▼
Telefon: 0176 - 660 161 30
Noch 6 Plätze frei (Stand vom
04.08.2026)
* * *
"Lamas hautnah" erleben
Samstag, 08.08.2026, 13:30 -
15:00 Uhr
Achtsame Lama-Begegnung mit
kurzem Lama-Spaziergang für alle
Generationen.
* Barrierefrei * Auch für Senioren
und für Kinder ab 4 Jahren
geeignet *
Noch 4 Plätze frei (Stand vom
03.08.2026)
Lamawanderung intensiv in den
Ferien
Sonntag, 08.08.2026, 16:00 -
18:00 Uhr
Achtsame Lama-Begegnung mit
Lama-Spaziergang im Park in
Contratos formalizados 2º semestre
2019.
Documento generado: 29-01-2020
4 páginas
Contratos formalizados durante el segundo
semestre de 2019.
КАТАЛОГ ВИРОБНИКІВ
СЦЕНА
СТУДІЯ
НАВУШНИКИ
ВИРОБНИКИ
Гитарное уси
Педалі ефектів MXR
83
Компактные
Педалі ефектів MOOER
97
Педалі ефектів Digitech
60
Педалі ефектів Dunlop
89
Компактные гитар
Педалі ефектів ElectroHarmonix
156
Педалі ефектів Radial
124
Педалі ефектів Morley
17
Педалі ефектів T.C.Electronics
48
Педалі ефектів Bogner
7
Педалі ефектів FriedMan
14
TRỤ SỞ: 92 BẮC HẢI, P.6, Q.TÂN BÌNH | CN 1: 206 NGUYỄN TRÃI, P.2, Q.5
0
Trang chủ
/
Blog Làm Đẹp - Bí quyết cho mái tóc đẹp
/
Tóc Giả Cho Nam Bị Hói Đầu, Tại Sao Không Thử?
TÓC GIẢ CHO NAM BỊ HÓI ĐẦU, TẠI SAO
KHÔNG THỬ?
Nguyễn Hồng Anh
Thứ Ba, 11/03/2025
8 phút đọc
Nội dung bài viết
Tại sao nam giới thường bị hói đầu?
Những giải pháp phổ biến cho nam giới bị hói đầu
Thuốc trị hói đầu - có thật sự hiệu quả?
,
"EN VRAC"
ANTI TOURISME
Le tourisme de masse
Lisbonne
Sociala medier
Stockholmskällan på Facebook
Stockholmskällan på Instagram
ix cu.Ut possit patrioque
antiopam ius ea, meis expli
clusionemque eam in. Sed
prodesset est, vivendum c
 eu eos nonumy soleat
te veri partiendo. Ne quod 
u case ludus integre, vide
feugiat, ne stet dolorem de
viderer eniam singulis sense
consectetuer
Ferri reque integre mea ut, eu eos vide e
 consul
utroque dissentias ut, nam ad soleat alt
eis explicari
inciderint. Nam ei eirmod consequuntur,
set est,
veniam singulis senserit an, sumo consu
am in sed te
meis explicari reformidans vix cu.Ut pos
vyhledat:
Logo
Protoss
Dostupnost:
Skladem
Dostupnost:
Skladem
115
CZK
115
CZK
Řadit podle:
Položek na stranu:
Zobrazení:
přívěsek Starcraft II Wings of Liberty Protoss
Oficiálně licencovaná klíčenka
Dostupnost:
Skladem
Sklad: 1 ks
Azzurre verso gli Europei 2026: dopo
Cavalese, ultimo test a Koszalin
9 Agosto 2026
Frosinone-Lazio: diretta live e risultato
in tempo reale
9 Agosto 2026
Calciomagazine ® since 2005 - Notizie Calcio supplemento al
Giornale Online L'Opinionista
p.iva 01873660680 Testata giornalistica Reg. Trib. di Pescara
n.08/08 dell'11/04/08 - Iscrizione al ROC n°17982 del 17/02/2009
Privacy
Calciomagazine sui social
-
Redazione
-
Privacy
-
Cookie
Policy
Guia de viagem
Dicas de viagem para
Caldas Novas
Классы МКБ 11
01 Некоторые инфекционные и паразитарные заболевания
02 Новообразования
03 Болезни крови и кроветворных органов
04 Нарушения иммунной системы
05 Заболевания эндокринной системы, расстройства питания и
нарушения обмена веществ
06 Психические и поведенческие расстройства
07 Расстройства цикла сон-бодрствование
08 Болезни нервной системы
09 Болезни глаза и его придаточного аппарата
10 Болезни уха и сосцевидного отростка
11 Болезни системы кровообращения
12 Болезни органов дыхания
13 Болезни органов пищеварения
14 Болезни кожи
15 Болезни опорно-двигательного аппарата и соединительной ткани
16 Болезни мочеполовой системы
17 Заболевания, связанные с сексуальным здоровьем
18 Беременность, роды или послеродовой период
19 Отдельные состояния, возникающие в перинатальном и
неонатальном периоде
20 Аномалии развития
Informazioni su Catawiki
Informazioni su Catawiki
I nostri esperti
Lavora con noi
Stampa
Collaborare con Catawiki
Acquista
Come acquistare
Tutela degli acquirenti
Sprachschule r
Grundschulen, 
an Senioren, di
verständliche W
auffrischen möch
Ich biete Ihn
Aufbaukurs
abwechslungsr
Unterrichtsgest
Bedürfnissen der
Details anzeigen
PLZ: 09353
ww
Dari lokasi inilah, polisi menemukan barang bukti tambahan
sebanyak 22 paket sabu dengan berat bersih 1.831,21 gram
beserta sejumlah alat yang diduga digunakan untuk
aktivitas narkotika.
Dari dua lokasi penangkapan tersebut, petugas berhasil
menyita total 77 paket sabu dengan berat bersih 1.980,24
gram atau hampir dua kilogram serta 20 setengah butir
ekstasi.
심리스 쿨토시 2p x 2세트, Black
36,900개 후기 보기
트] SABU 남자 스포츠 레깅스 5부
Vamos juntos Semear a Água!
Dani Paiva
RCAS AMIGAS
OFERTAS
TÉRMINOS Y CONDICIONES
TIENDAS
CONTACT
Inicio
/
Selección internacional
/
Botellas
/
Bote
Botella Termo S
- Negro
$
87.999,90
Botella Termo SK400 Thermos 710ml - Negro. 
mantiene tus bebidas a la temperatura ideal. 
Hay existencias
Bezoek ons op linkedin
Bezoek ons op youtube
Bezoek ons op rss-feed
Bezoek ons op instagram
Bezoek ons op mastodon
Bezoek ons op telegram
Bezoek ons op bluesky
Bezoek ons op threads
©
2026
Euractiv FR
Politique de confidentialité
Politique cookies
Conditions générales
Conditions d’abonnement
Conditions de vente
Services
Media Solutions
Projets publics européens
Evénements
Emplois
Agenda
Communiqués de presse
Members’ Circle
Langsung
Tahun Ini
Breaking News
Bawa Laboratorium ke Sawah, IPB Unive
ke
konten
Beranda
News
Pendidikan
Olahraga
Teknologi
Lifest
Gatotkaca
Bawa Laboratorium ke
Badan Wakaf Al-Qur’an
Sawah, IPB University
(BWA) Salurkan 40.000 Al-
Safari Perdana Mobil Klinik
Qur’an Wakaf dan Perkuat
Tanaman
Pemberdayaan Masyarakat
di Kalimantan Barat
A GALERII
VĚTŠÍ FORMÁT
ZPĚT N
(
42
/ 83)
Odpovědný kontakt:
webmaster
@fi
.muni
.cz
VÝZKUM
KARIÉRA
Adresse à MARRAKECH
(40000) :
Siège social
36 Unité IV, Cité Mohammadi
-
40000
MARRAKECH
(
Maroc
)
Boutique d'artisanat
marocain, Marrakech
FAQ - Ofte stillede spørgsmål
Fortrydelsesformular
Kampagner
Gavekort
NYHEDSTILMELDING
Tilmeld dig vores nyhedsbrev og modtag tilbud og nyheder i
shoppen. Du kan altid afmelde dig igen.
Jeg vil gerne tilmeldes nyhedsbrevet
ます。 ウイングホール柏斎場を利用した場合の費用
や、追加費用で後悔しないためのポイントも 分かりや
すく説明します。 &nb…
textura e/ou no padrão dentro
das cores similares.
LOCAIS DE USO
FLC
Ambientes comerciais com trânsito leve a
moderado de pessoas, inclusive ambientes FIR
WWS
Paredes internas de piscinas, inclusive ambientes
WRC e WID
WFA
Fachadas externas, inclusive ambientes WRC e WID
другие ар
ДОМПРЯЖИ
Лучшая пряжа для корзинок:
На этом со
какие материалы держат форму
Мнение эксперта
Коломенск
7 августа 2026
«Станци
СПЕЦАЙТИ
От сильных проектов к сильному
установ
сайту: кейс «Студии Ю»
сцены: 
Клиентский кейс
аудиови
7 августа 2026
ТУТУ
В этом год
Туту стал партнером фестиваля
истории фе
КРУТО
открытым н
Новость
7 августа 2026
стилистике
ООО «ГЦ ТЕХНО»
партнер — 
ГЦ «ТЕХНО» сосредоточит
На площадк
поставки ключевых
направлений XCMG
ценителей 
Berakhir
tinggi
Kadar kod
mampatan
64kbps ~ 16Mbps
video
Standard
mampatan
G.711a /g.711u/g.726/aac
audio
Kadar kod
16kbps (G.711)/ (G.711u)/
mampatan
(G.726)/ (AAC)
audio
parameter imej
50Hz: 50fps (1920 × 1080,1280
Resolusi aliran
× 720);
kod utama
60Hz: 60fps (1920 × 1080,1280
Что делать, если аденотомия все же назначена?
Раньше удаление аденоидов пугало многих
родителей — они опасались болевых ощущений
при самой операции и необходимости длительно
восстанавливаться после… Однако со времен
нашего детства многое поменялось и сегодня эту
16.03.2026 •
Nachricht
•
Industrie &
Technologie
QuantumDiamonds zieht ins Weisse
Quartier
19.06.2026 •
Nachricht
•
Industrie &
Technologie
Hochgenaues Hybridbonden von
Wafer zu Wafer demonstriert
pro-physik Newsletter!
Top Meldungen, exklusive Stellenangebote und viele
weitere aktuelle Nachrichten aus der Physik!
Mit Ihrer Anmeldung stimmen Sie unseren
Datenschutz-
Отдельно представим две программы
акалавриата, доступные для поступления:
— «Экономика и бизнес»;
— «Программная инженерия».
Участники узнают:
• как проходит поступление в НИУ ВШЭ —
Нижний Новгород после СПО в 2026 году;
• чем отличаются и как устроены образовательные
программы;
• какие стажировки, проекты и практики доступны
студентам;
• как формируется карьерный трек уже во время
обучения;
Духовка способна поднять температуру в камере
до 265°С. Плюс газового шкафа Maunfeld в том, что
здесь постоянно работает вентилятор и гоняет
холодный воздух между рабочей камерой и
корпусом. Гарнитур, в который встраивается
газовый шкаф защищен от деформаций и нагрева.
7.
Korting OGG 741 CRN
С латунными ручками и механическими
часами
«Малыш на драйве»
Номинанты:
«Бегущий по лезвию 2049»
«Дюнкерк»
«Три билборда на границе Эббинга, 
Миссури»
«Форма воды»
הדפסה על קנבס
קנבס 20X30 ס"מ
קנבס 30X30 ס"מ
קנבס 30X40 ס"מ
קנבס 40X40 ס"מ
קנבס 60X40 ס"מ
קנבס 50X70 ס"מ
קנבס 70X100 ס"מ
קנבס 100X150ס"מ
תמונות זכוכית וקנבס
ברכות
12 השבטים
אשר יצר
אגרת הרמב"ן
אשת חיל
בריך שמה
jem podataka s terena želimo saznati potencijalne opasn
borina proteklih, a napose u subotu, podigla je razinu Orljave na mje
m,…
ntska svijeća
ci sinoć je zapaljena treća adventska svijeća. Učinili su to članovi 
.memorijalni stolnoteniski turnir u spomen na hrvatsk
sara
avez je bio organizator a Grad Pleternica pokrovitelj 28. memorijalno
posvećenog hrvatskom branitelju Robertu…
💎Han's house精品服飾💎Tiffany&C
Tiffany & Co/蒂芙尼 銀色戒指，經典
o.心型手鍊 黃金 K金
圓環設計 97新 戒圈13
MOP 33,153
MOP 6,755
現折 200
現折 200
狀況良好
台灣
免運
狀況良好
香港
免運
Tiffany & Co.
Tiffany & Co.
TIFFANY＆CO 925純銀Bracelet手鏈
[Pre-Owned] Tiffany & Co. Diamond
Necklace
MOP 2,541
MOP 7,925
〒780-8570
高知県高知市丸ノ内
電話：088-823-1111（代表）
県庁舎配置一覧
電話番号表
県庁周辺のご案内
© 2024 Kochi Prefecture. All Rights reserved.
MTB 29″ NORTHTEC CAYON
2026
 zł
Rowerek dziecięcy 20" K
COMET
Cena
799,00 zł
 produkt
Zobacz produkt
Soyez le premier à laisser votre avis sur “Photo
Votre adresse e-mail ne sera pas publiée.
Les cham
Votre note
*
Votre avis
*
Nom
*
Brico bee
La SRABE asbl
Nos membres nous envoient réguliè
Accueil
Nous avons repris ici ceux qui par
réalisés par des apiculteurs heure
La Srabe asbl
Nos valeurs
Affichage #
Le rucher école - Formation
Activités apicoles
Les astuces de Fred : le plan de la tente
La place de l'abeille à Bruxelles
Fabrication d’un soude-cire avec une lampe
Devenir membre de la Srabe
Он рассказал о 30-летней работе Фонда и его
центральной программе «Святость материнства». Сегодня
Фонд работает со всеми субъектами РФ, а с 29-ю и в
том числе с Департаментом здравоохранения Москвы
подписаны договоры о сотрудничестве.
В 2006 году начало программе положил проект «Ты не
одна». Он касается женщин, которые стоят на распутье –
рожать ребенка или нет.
▲
■ **How to complete this task**: Please write out, exactly as they appear above, only the lines in the stretch from the line with "p.iva 01873660680 Testata" through the line with "Dari lokasi inilah, polisi".

■ **Task solution**:
p.iva 01873660680 Testata giornalistica Reg. Trib. di Pescara
n.08/08 dell'11/04/08 - Iscrizione al ROC n°17982 del 17/02/2009
Privacy
Calciomagazine sui social
-
Redazione
-
Privacy
-
Cookie
Policy
Guia de viagem
Dicas de viagem para
Caldas Novas
Классы МКБ 11
01 Некоторые инфекционные и паразитарные заболевания
02 Новообразования
03 Болезни крови и кроветворных органов
04 Нарушения иммунной системы
05 Заболевания эндокринной системы, расстройства питания и
нарушения обмена веществ
06 Психические и поведенческие расстройства
07 Расстройства цикла сон-бодрствование
08 Болезни нервной системы
09 Болезни глаза и его придаточного аппарата
10 Болезни уха и сосцевидного отростка
11 Болезни системы кровообращения
12 Болезни органов дыхания
13 Болезни органов пищеварения
14 Болезни кожи
15 Болезни опорно-двигательного аппарата и соединительной ткани
16 Болезни мочеполовой системы
17 Заболевания, связанные с сексуальным здоровьем
18 Беременность, роды или послеродовой период
19 Отдельные состояния, возникающие в перинатальном и
неонатальном периоде
20 Аномалии развития
Informazioni su Catawiki
Informazioni su Catawiki
I nostri esperti
Lavora con noi
Stampa
Collaborare con Catawiki
Acquista
Come acquistare
Tutela degli acquirenti
Sprachschule r
Grundschulen, 
an Senioren, di
verständliche W
auffrischen möch
Ich biete Ihn
Aufbaukurs
abwechslungsr
Unterrichtsgest
Bedürfnissen der
Details anzeigen
PLZ: 09353
ww
Dari lokasi inilah, polisi menemukan barang bukti tambahan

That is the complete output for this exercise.